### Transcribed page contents
● ● ● ●

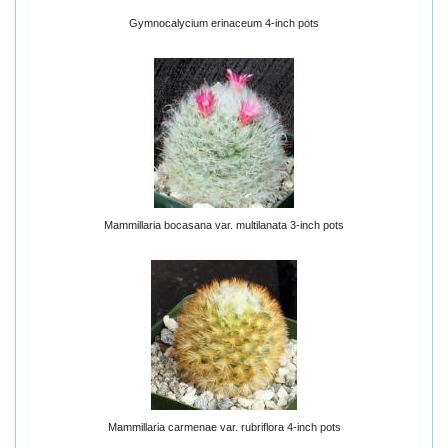
Gymnocalycium erinaceum 4-inch pots
Mammillaria bocasana var. multilanata 3-inch pots
Mammillaria carmenae var. rubriflora 4-inch pots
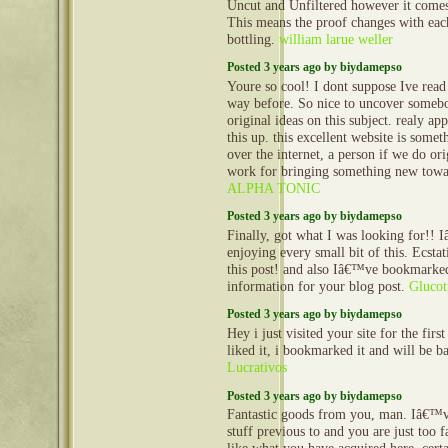
Uncut and Unfiltered however it comes 
This means the proof changes with ea
bottling.
william larue weller
Posted 3 years ago by biydamepso
Youre so cool! I dont suppose Ive read 
way before. So nice to uncover someb
original ideas on this subject. realy app
this up. this excellent website is somet
over the internet, a person if we do ori
work for bringing something new towa
ALPHA TONIC
Posted 3 years ago by biydamepso
Finally, got what I was looking for!! 
enjoying every small bit of this. Ecstat
this post! and also Iâ€™ve bookmarked
information for your blog post.
Glucot
Posted 3 years ago by biydamepso
Hey i just visited your site for the first
liked it, i bookmarked it and will be 
Lucrativos
Posted 3 years ago by biydamepso
Fantastic goods from you, man. Iâ€™v
stuff previous to and you are just too fa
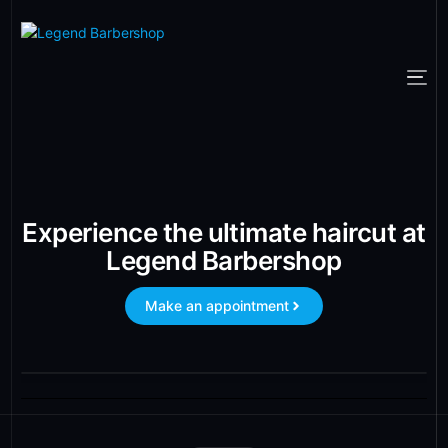
Experience the ultimate haircut at
Legend Barbershop
Make an appointment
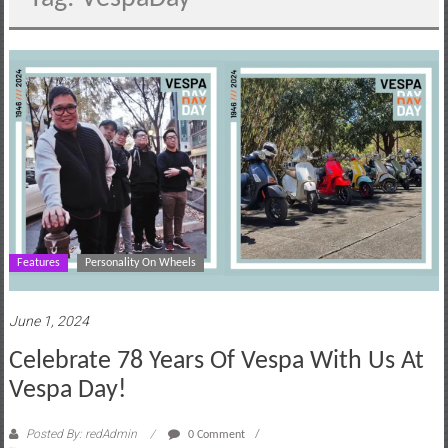
motoring
lifestyle
and
culture
Features
Personality On Wheels
June 1, 2024
Celebrate 78 Years Of Vespa With Us At
Vespa Day!
Posted By: redAdmin
0 Comment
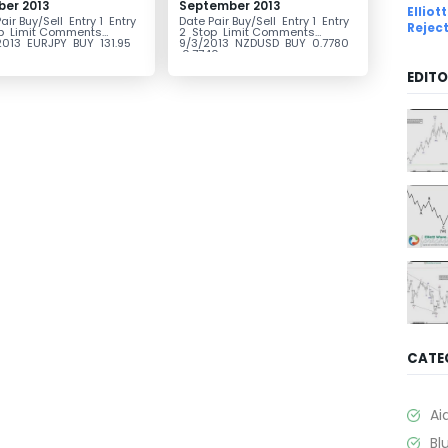
ber 2013
September 2013
Ellio
air Buy/Sell Entry 1 Entry
Date Pair Buy/Sell Entry 1 Entry
Rejec
p Limit Comments
2 Stop Limit Comments
2013 EURJPY BUY 131.95
9/3/2013 NZDUSD BUY 0.7780
..
0.7740...
EDITO
CATE
Ai
Bl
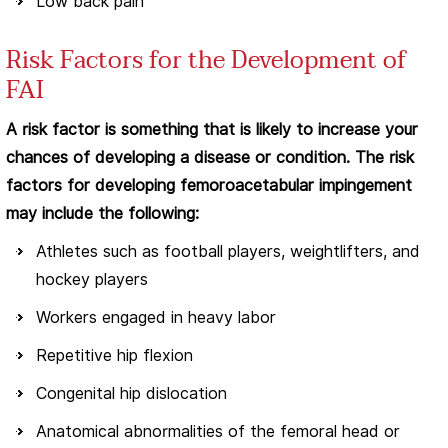
Low back pain
Risk Factors for the Development of
FAI
A risk factor is something that is likely to increase your
chances of developing a disease or condition. The risk
factors for developing femoroacetabular impingement
may include the following:
Athletes such as football players, weightlifters, and
hockey players
Workers engaged in heavy labor
Repetitive hip flexion
Congenital hip dislocation
Anatomical abnormalities of the femoral head or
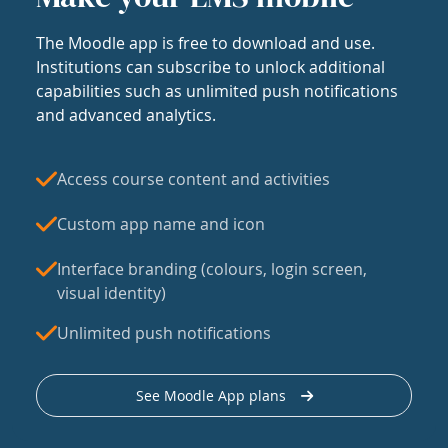
The Moodle app is free to download and use.
Institutions can subscribe to unlock additional
capabilities such as unlimited push notifications
and advanced analytics.
Access course content and activities
Custom app name and icon
Interface branding (colours, login screen,
visual identity)
Unlimited push notifications
See Moodle App plans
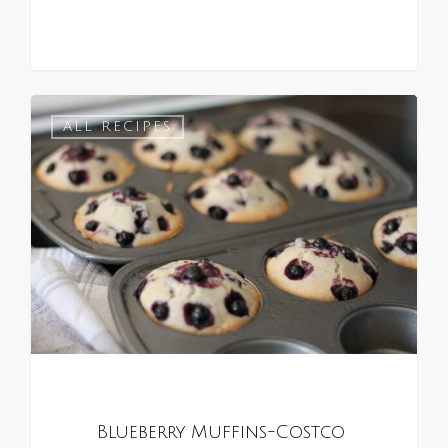
0
ALL RECIPES
Blueberry Muffins-Costco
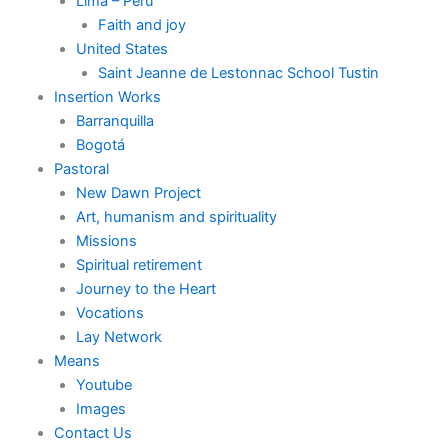
Lima – Perú
Faith and joy
United States
Saint Jeanne de Lestonnac School Tustin
Insertion Works
Barranquilla
Bogotá
Pastoral
New Dawn Project
Art, humanism and spirituality
Missions
Spiritual retirement
Journey to the Heart
Vocations
Lay Network
Means
Youtube
Images
Contact Us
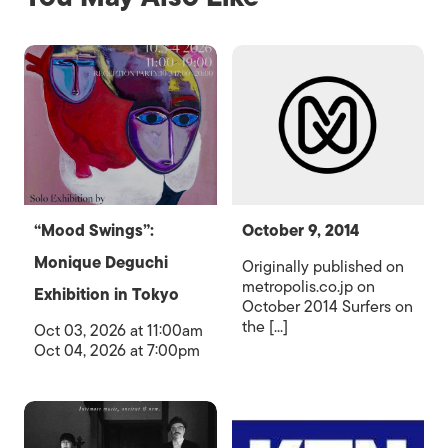
“Mood Swings”:
October 9, 2014
Monique Deguchi
Originally published on
metropolis.co.jp on
Exhibition in Tokyo
October 2014 Surfers on
the [...]
Oct 03, 2026 at 11:00am
Oct 04, 2026 at 7:00pm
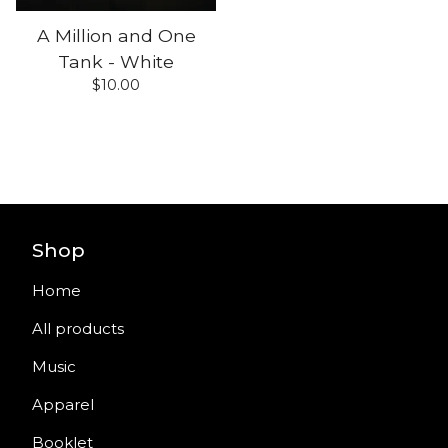
A Million and One
Tank - White
$
10.00
Shop
Home
All products
Music
Apparel
Booklet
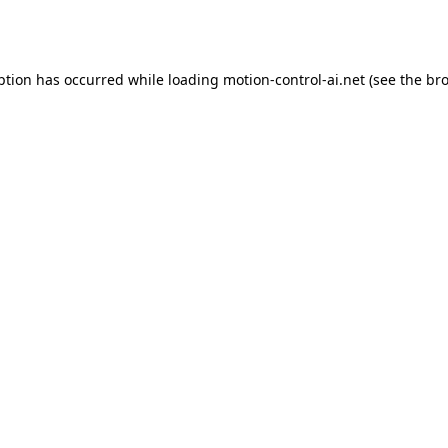
ption has occurred while loading
motion-control-ai.net
(see the
bro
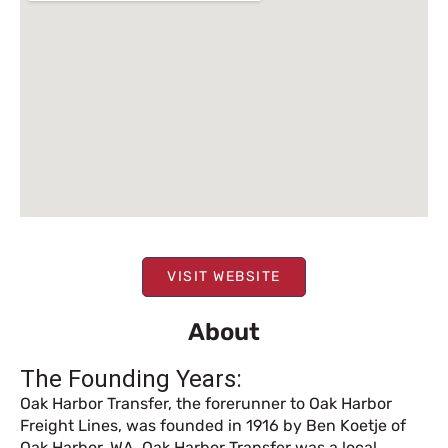
VISIT WEBSITE
About
The Founding Years:
Oak Harbor Transfer, the forerunner to Oak Harbor
Freight Lines, was founded in 1916 by Ben Koetje of
Oak Harbor, WA. Oak Harbor Transfer was a local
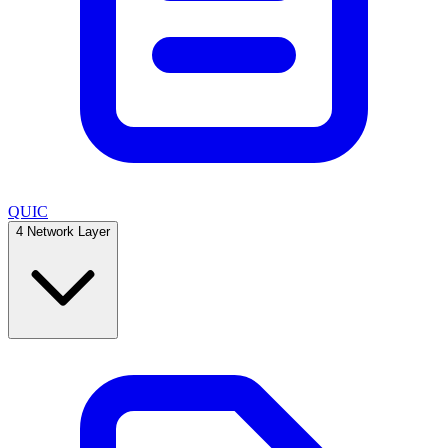
QUIC
4
Network Layer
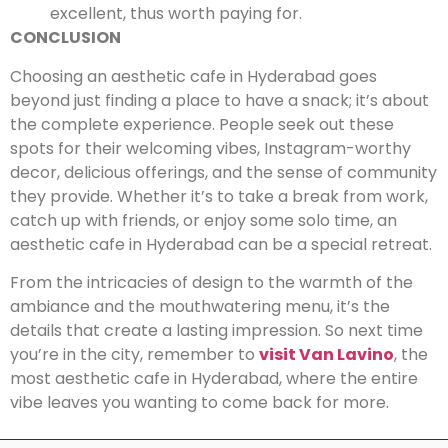
excellent, thus worth paying for.
CONCLUSION
Choosing an aesthetic cafe in Hyderabad goes
beyond just finding a place to have a snack; it’s about
the complete experience. People seek out these
spots for their welcoming vibes, Instagram-worthy
decor, delicious offerings, and the sense of community
they provide. Whether it’s to take a break from work,
catch up with friends, or enjoy some solo time, an
aesthetic cafe in Hyderabad can be a special retreat.
From the intricacies of design to the warmth of the
ambiance and the mouthwatering menu, it’s the
details that create a lasting impression. So next time
you’re in the city, remember to
visit Van Lavino
, the
most aesthetic cafe in Hyderabad, where the entire
vibe leaves you wanting to come back for more.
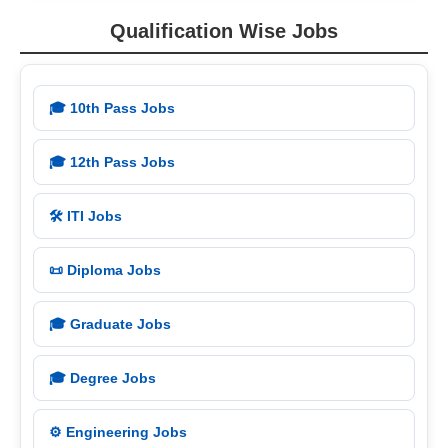
Qualification Wise Jobs
🎓 10th Pass Jobs
🎓 12th Pass Jobs
🛠️ ITI Jobs
📜 Diploma Jobs
🎓 Graduate Jobs
🎓 Degree Jobs
⚙️ Engineering Jobs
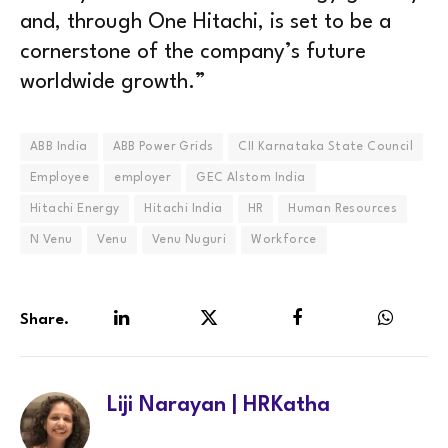
and, through One Hitachi, is set to be a
cornerstone of the company’s future
worldwide growth.”
ABB India
ABB Power Grids
CII Karnataka State Council
Employee
employer
GEC Alstom India
Hitachi Energy
Hitachi India
HR
Human Resources
N Venu
Venu
Venu Nuguri
Workforce
Share.
LinkedIn
Twitter
Facebook
WhatsA
Liji Narayan | HRKatha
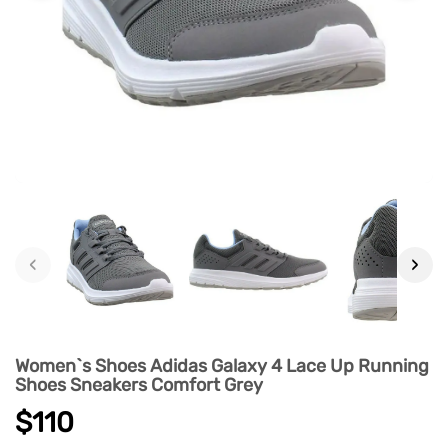
‹
›
Women`s Shoes Adidas Galaxy 4 Lace Up Running
Shoes Sneakers Comfort Grey
$110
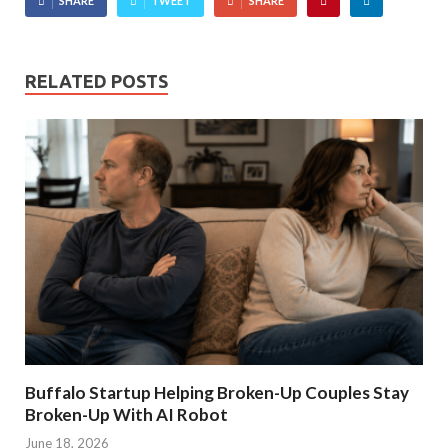
SHARE
TWEET
SHARE
RELATED POSTS
Buffalo Startup Helping Broken-Up Couples Stay
Broken-Up With AI Robot
June 18, 2026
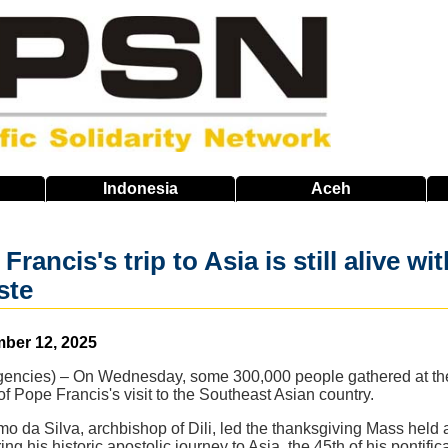
Indonesia
Aceh
, Francis's trip to Asia is still alive
ste
mber 12, 2025
cies) – On Wednesday, some 300,000 people gathered at the Ta
 of Pope Francis's visit to the Southeast Asian country.
mo da Silva, archbishop of Dili, led the thanksgiving Mass held 
g his historic apostolic journey to Asia, the 45th of his pontific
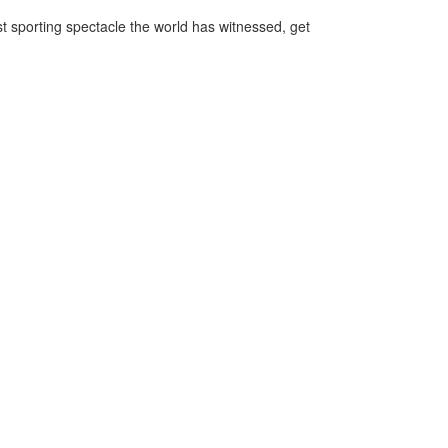
st sporting spectacle the world has witnessed, get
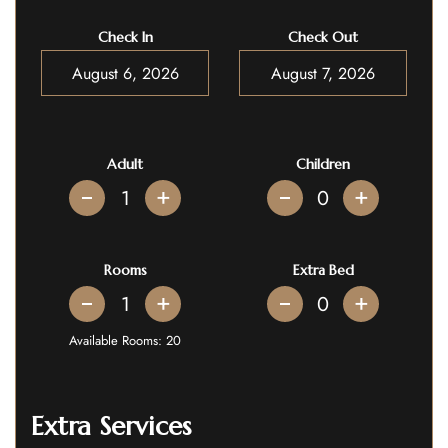
Check In
Check Out
Adult
Children
+
+
Rooms
Extra Bed
+
+
Available Rooms:
20
Extra Services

● ● ● ●

### Exercise description
Start to finish, write out the data above exactly, omitting all pictures.

### Written answer
Gymnocalycium erinaceum 4-inch pots
Mammillaria bocasana var. multilanata 3-inch pots
Mammillaria carmenae var. rubriflora 4-inch pots
Uncut and Unfiltered however it comes 
This means the proof changes with ea
bottling.
william larue weller
Posted 3 years ago by biydamepso
Youre so cool! I dont suppose Ive read 
way before. So nice to uncover someb
original ideas on this subject. realy app
this up. this excellent website is somet
over the internet, a person if we do ori
work for bringing something new towa
ALPHA TONIC
Posted 3 years ago by biydamepso
Finally, got what I was looking for!! 
enjoying every small bit of this. Ecstat
this post! and also Iâ€™ve bookmarked
information for your blog post.
Glucot
Posted 3 years ago by biydamepso
Hey i just visited your site for the first
liked it, i bookmarked it and will be 
Lucrativos
Posted 3 years ago by biydamepso
Fantastic goods from you, man. Iâ€™v
stuff previous to and you are just too fa
Experience the ultimate haircut at
Legend Barbershop
Make an appointment
motoring
lifestyle
and
culture
Features
Personality On Wheels
June 1, 2024
Celebrate 78 Years Of Vespa With Us At
Vespa Day!
Posted By: redAdmin
0 Comment
ber 2013
September 2013
Ellio
air Buy/Sell Entry 1 Entry
Date Pair Buy/Sell Entry 1 Entry
Rejec
p Limit Comments
2 Stop Limit Comments
2013 EURJPY BUY 131.95
9/3/2013 NZDUSD BUY 0.7780
..
0.7740...
EDITO
CATE
Ai
Bl
Low back pain
Risk Factors for the Development of
FAI
A risk factor is something that is likely to increase your
chances of developing a disease or condition. The risk
factors for developing femoroacetabular impingement
may include the following:
Athletes such as football players, weightlifters, and
hockey players
Workers engaged in heavy labor
Repetitive hip flexion
Congenital hip dislocation
Anatomical abnormalities of the femoral head or
The Moodle app is free to download and use.
Institutions can subscribe to unlock additional
capabilities such as unlimited push notifications
and advanced analytics.
Access course content and activities
Custom app name and icon
Interface branding (colours, login screen,
visual identity)
Unlimited push notifications
See Moodle App plans
0
ALL RECIPES
Blueberry Muffins-Costco
Lima – Perú
Faith and joy
United States
Saint Jeanne de Lestonnac School Tustin
Insertion Works
Barranquilla
Bogotá
Pastoral
New Dawn Project
Art, humanism and spirituality
Missions
Spiritual retirement
Journey to the Heart
Vocations
Lay Network
Means
Youtube
Images
Contact Us
“Mood Swings”:
October 9, 2014
Monique Deguchi
Originally published on
metropolis.co.jp on
Exhibition in Tokyo
October 2014 Surfers on
the [...]
Oct 03, 2026 at 11:00am
Oct 04, 2026 at 7:00pm
A Million and One
Tank - White
$
10.00
Shop
Home
All products
Music
Apparel
Booklet
ption has occurred while loading
motion-control-ai.net
(see the
bro
VISIT WEBSITE
About
The Founding Years:
Oak Harbor Transfer, the forerunner to Oak Harbor
Freight Lines, was founded in 1916 by Ben Koetje of
Oak Harbor, WA. Oak Harbor Transfer was a local
QUIC
4
Network Layer
excellent, thus worth paying for.
CONCLUSION
Choosing an aesthetic cafe in Hyderabad goes
beyond just finding a place to have a snack; it’s about
the complete experience. People seek out these
spots for their welcoming vibes, Instagram-worthy
decor, delicious offerings, and the sense of community
they provide. Whether it’s to take a break from work,
catch up with friends, or enjoy some solo time, an
aesthetic cafe in Hyderabad can be a special retreat.
From the intricacies of design to the warmth of the
ambiance and the mouthwatering menu, it’s the
details that create a lasting impression. So next time
you’re in the city, remember to
visit Van Lavino
, the
most aesthetic cafe in Hyderabad, where the entire
vibe leaves you wanting to come back for more.
Qualification Wise Jobs
🎓 10th Pass Jobs
🎓 12th Pass Jobs
🛠️ ITI Jobs
📜 Diploma Jobs
🎓 Graduate Jobs
🎓 Degree Jobs
⚙️ Engineering Jobs
and, through One Hitachi, is set to be a
cornerstone of the company’s future
worldwide growth.”
ABB India
ABB Power Grids
CII Karnataka State Council
Employee
employer
GEC Alstom India
Hitachi Energy
Hitachi India
HR
Human Resources
N Venu
Venu
Venu Nuguri
Workforce
Share.
LinkedIn
Twitter
Facebook
WhatsA
Liji Narayan | HRKatha
‹
›
Women`s Shoes Adidas Galaxy 4 Lace Up Running
Shoes Sneakers Comfort Grey
$110
SHARE
TWEET
SHARE
RELATED POSTS
Buffalo Startup Helping Broken-Up Couples Stay
Broken-Up With AI Robot
June 18, 2026
Indonesia
Aceh
, Francis's trip to Asia is still alive
ste
mber 12, 2025
cies) – On Wednesday, some 300,000 people gathered at the Ta
 of Pope Francis's visit to the Southeast Asian country.
mo da Silva, archbishop of Dili, led the thanksgiving Mass held 
g his historic apostolic journey to Asia, the 45th of his pontific
st sporting spectacle the world has witnessed, get
Check In
Check Out
Adult
Children
+
+
Rooms
Extra Bed
+
+
Available Rooms:
20
Extra Services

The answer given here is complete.